Sir — Anup Sinha has rightly observed that unless the Left parties rethink their methods, they will lose credibility in West Bengal. In fact, the Left has lost support in many places owing to its isolation. It is the duty of youngsters within the Left to ask the leadership to understand the potential of newer social identities in electoral politics.

Jayanta Datta, Hooghly

Sir — The article, “Left red-faced”, critically analyses the reasons for the Left’s debacle in West Bengal in the 2024 general elections in spite of fielding fresh faces who drew large crowds. The Left has not kept itself up to date with present-day realities such as the effect of technology on labour and the widening rift with nature. An upgradation is thus the need of the hour for the Left. Blaming the Trinamool Congress for the Left’s decline will not help.

Jahar Saha, Calcutta

Sir — In spite of allegations of corruption, the TMC has implemented many welfare programmes in West Bengal. Anup Sinha’s argument that nothing happens in the state without the use of “side-payments” is an overstatement. Welfare schemes and freebies are now used by most political parties, leading to the Left losing its exclusivity in this aspect. The support that farmers received from the Opposition parties in 2020 which forced the Centre to withdraw the three harmful farm laws caused further damage to the Left’s chance to make an impact.

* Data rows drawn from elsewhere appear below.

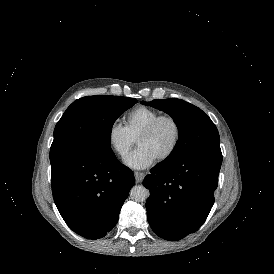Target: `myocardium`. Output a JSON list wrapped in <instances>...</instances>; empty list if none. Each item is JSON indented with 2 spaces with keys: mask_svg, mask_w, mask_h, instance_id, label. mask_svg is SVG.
<instances>
[{
  "mask_svg": "<svg viewBox=\"0 0 274 274\" xmlns=\"http://www.w3.org/2000/svg\"><path fill=\"white\" fill-rule=\"evenodd\" d=\"M163 121H170L172 123V125L174 126V139L172 142V145L170 147V149L168 150V152L161 157L160 159H158L156 161V164H162L166 161H168L176 152L179 142H180V138H181V125L178 121V119L171 115V114H164V115H160L157 118H155L149 125H147L136 137L135 142L143 137H147L149 135H151L155 129L158 127V125L160 123H162Z\"/></svg>",
  "mask_w": 274,
  "mask_h": 274,
  "instance_id": "f54148a6",
  "label": "myocardium"
}]
</instances>
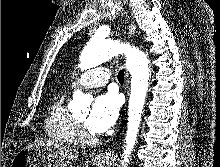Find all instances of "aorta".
<instances>
[{
	"label": "aorta",
	"instance_id": "aorta-1",
	"mask_svg": "<svg viewBox=\"0 0 220 167\" xmlns=\"http://www.w3.org/2000/svg\"><path fill=\"white\" fill-rule=\"evenodd\" d=\"M122 53L126 56V67L131 74L127 133L123 150V160L121 161V164L125 167L129 162V156L133 151L139 132L150 78L149 60L136 47H131L129 44L120 43L119 41L101 39L94 35L80 55L79 68L81 70H87L96 67ZM90 103L91 99L87 95L83 94L80 90H76L69 103V109L77 110L88 107Z\"/></svg>",
	"mask_w": 220,
	"mask_h": 167
}]
</instances>
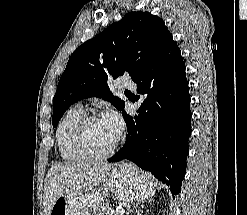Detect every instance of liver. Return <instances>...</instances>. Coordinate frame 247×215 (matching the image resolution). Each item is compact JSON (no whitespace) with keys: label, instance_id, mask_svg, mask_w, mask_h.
I'll use <instances>...</instances> for the list:
<instances>
[{"label":"liver","instance_id":"obj_1","mask_svg":"<svg viewBox=\"0 0 247 215\" xmlns=\"http://www.w3.org/2000/svg\"><path fill=\"white\" fill-rule=\"evenodd\" d=\"M113 167L104 162L52 165L44 182V215L50 214L60 196L82 195L96 188Z\"/></svg>","mask_w":247,"mask_h":215}]
</instances>
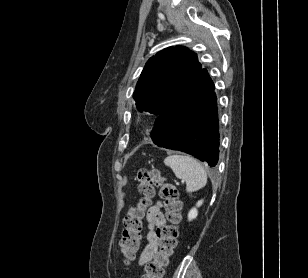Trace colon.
I'll return each mask as SVG.
<instances>
[{
  "label": "colon",
  "mask_w": 308,
  "mask_h": 278,
  "mask_svg": "<svg viewBox=\"0 0 308 278\" xmlns=\"http://www.w3.org/2000/svg\"><path fill=\"white\" fill-rule=\"evenodd\" d=\"M137 178L140 199L134 207L130 208L124 219V230L120 242L121 254L126 262L135 258L140 248L145 211L151 203L155 188H159L160 196L164 200L167 223L157 228L158 249L152 259L146 263L141 278H163L165 268L177 246L181 202L175 186L166 182L160 171L140 169Z\"/></svg>",
  "instance_id": "5ec220e1"
}]
</instances>
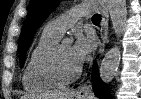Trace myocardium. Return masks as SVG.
Here are the masks:
<instances>
[{
    "mask_svg": "<svg viewBox=\"0 0 141 99\" xmlns=\"http://www.w3.org/2000/svg\"><path fill=\"white\" fill-rule=\"evenodd\" d=\"M62 44L56 43L50 50L45 54L42 64L41 72L49 80L64 85L73 82L81 74V67H79L74 73L70 75H64L58 66V53Z\"/></svg>",
    "mask_w": 141,
    "mask_h": 99,
    "instance_id": "obj_1",
    "label": "myocardium"
}]
</instances>
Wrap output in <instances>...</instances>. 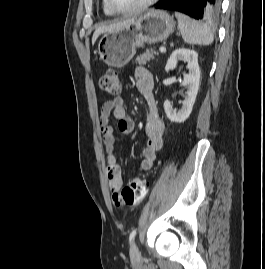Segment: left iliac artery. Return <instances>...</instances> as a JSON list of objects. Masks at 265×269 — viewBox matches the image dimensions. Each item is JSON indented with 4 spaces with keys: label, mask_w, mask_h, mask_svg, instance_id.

Sukhendu Bhattacharjee, Hooghly

Sucker punch

Sir — After the Rashtriya Swayamsevak Sangh chief, Mohan Bhagwat, another sangh functionary, Indresh Kumar, has now taken potshots at the Bharatiya Janata Party (“Sangh churn persists”, June 15). The RSS is leaving no stone unturned to vent its anger and dent the BJP’s arrogance. The RSS and its cadre deserve much of the credit for the BJP’s current success. Remarks by the BJP president, J.P. Nadda, regarding his party no longer needing the RSS seems to have angered the latter. The prime minister should pay attention to these warnings.

Bal Govind, Noida

Sir — The RSS leader, Indresh Kumar, has blamed the arrogance of the Naren­dra Modi-led BJP for the party’s lowered seat share in the 2024 Lok Sabha elections. The statement came after the RSS chief, Mohan Bhagwat, rapped the prime minister on the knuckles for his arrogance. A personality cult now reigns supreme in the BJP. The RSS’s continued attacks are a criticism of this attitude.

S.S. Paul, Nadia

Sir — Indresh Kumar has slammed the ruling BJP for its “arrogance”. Speaking at the Ramrath Ayodhya Yatra Darshan Poojan Samaroh, Kumar suggested that the outcome of the 2024 polls was a fallout of the BJP’s attitude. These remarks came days after the RSS chief, Mohan Bhagwat, said that a true “sevak” does not have arrogance and serves people while maintaining “dignity”. The BJP should pay heed to these hard-hitting remarks.

Bhagwan Thadani, Mumbai

Too old

Sir — The United States of America deserves a president younger than Joe Biden. One cannot believe that the Democratic Party does not have a more competent candidate than Biden. Donald Trump might win because of Biden’s faux pas.